I think that’s the added advantage to the healthcare systems in Indiana and other states that have a robust health information exchange — they have a place to go and get that data; they don’t have to go and try to find that data themselves, and so they can better manage those patient populations.
Gamble: One of the things we’re starting to hear more about, and I’m sure you are as well, is the use of social determinants. Not everyone has access to the certain types of information, but it’s about aligning organizations to the right groups to be able to do that.

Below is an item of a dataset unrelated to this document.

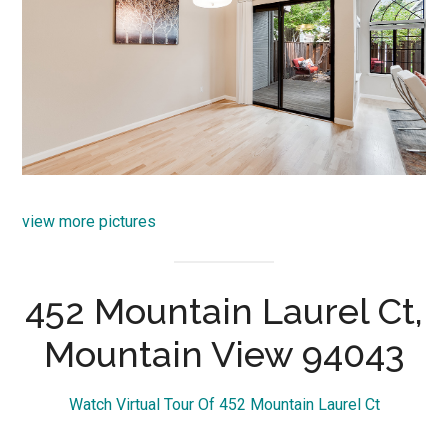
view more pictures
452 Mountain Laurel Ct,
Mountain View 94043
Watch Virtual Tour Of 452 Mountain Laurel Ct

Christian: We’ve been talking to some of our members who are working on social determinants of care about where to find good resources around patient populations. At the SHIEC annual conference, we had a presentation by the group that started and is running the 2-1-1 out in California. They struggled themselves trying to find those good sources of data and information around the social determinants of health for the populations that are particularly at risk — and those are the ones that you can have the largest impact upon. Trying to find out that information and that data is difficult at best, because what we found, and what they found, is for a large majority of those organizations that are trying to go to this data, there’s no standard code sets for certain aspects of it, and so they all just create their own.
And so I think if we’re going to use that information in a broader sense, specifically around public health and research and analysis, we need to establish what the standards are going to be around how that data is actually coded, because it’s with the coding that we’re able to standardize the nomenclature across multiple settings from New York to California.